Late former prime minister is the latest to be accused of historical sexual abuse
Claims that a former British prime minister may have molested a young boy have triggered five separate police inquiries.
Edward Heath is alleged to have assaulted the unnamed 12-year-old in 1961, when he was a senior minister negotiating his country’s entry into the European Economic Area, a precursor to the EU.
No incident was reported to authorities at the time. The claims only surfaced this week, half a century later, when a retired detective claimed police stopped investigating a brothel keeper who threatened to reveal Heath was involved in child sexual abuse.
The former prime minister, who died aged 89 in 2005, was a lifelong bachelor and widely rumoured to be gay, although there have been few previous claims that he sexually abused anyone.
Heath is the latest in a long list of British politicians and entertainers from the 1960s and 70s alleged to have committed sex offences. Some figures have been successfully prosecuted, including the television personality Rolf Harris, 85, jailed for five years in 2014 for indecently assaulting four underage girls.
Other allegations only came to light after the offender died, as with the former Liberal parliamentarian Cyril Smith, who physically and sexually abused dozens of boys in the 1970s and 80s. He died in 2010 and was never prosecuted, despite repeated complaints by victims to police during his lifetime.
This week’s allegations concerning Heath prompted four police forces to launch investigations involving the former prime minister. They include Operation Midland, which is examining reports that a group of powerful men abused boys around London and southern England in the 1970s and 80s.
A fifth inquiry is looking into the claims Wiltshire Police aborted its investigation following the brothel keeper’s apparent threat.

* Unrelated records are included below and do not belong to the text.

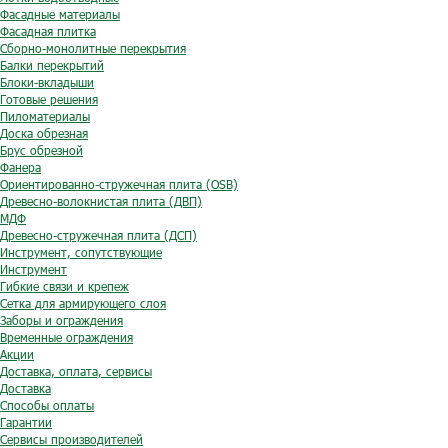
Фасадные материалы
Фасадная плитка
Сборно-монолитные перекрытия
Балки перекрытий
Блоки-вкладыши
Готовые решения
Пиломатериалы
Доска обрезная
Брус обрезной
Фанера
Ориентированно-стружечная плита (OSB)
Древесно-волокнистая плита (ДВП)
МДФ
Древесно-стружечная плита (ДСП)
Инструмент, сопутствующие
Инструмент
Гибкие связи и крепеж
Сетка для армирующего слоя
Заборы и ограждения
Временные ограждения
Акции
Доставка, оплата, сервисы
Доставка
Способы оплаты
Гарантии
Сервисы производителей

Tom Watson, an opposition politician, said in a blog post for the Huffington Post that Britain needed a new national police unit to deal with child sex abuse cases.

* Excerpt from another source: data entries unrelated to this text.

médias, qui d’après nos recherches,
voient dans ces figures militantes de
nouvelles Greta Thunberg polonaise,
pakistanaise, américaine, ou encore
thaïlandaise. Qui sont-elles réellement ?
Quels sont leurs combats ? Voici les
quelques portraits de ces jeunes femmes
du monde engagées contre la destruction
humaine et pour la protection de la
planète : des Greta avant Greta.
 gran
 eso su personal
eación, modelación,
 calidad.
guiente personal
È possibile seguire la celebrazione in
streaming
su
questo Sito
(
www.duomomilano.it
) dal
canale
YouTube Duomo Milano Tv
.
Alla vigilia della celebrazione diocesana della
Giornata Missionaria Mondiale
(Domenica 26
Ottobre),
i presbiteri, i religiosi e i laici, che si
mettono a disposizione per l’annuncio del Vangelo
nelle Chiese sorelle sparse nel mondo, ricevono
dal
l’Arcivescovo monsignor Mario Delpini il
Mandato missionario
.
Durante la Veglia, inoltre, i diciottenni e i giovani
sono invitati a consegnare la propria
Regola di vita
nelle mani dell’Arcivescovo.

“Only then will the chances of intelligence failures be minimised,” he wrote.
Other sources were less convinced by the claims against Heath.
“There is an unedifying whiff of Salem about all of this” wrote the right-leaning Daily Telegraph in an editorial that referenced the trials of people accused of witchcraft in the 17th century. “On such flimsy evidence the reputation of one of the country’s most prominent public figures is being trashed.”